On learning of Ozharovsky’s arrest, Bellona contacted Russian embassy officials in Belarus with a request to make inquiries on Ozharovsky’s behalf and render consular assistance. An official request was also later sent by Bellona to the Russian Ministry of Foreign Affairs asking to take the situation under the ministry’s control.  

The Russian foreign ministry has since been cited in media reports as saying its representatives made assistance quickly available to Ozharovsky on the day of arrest, and an embassy official was present in court.

Ozharovsky is believed to have been arrested for his intent to pass copies of an open statement criticizing the Ostrovets nuclear power plant project – an address signed by Ekodom, representatives of the Belarusian Green party, and members of the Belarusian NPP Public Environmental Impact Assessment Commission – to officials in the Russian and Belarusian governments, as well as the Belarusian Ministry of Energy.

The Ostrovets project has been under a heavy barrage of criticism and anti-nuclear protest activities both in Belarus and neighboring countries even as Minsk continues to push for its implementation despite vigorous public opposition and objections from neighboring nations such as Lithuania.
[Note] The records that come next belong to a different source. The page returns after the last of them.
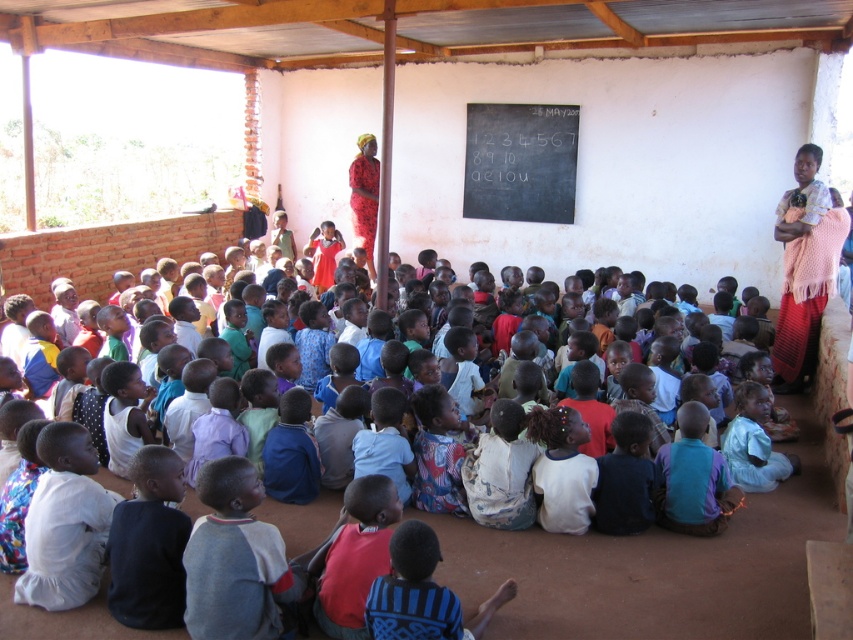 Which is below, light blue shirt at center or red fabric dress at upper center?

light blue shirt at center is lower down.

What do you see at coordinates (642, 573) in the screenshot? The image size is (853, 640). I see `light blue shirt at center` at bounding box center [642, 573].

What do you see at coordinates (642, 573) in the screenshot? This screenshot has width=853, height=640. I see `light blue shirt at center` at bounding box center [642, 573].

At what (x,y) coordinates should I click in order to perform the action: click on light blue shirt at center. Please return your answer as a coordinate pair (x, y). This screenshot has height=640, width=853. Looking at the image, I should click on (642, 573).

Looking at this image, how far apart are pink knitted shawl at upper right and red fabric dress at upper center?

The distance of pink knitted shawl at upper right from red fabric dress at upper center is 4.92 meters.

Can you confirm if pink knitted shawl at upper right is positioned below red fabric dress at upper center?

Indeed, pink knitted shawl at upper right is positioned under red fabric dress at upper center.

Is point (786, 236) closer to camera compared to point (374, 138)?

Yes, it is.

This screenshot has height=640, width=853. I want to click on pink knitted shawl at upper right, so click(x=805, y=264).

Does light blue shirt at center have a smaller size compared to black chalkboard at center?

Correct, light blue shirt at center occupies less space than black chalkboard at center.

Between light blue shirt at center and black chalkboard at center, which one is positioned lower?

light blue shirt at center is below.

Is point (496, 627) closer to camera compared to point (519, 212)?

Yes.

Where is `light blue shirt at center`? This screenshot has height=640, width=853. light blue shirt at center is located at coordinates (642, 573).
Official Minsk, though having faced accusations of being non-compliant with international conventions in its nuclear pursuits, is firmly set in an ambition to have a first nuclear power plant in a country that took the brunt of the radioactive fallout from the 1986 disaster at Ukraine’s Chernobyl.

Environmentalists call for Belarus to remain a non-nuclear nation as they decry the decision to go ahead with a project that enjoys no support among experts or the public.

“Belarusian NPP, just as any other nuclear power plant, is a threat to this and future generations: There is no 100 percent guarantee that a repeat catastrophe of Chernobyl or Fukushima scale will not occur, or that radionuclide discharges sanctioned as part of standard NPP operation will not cause a rise in cancer incidence in the plant’s vicinity,” the statement says in part. 

Environmentalists also point out that the project is economically untenable as it undermines Belarus’s energy security, making Belarus dependent on Russia’s fuel deliveries and technological expertise.

Before being arrested, the activists managed to send the text to the independent news and political coverage website Belorussky Partizan (Belarusian Partisan).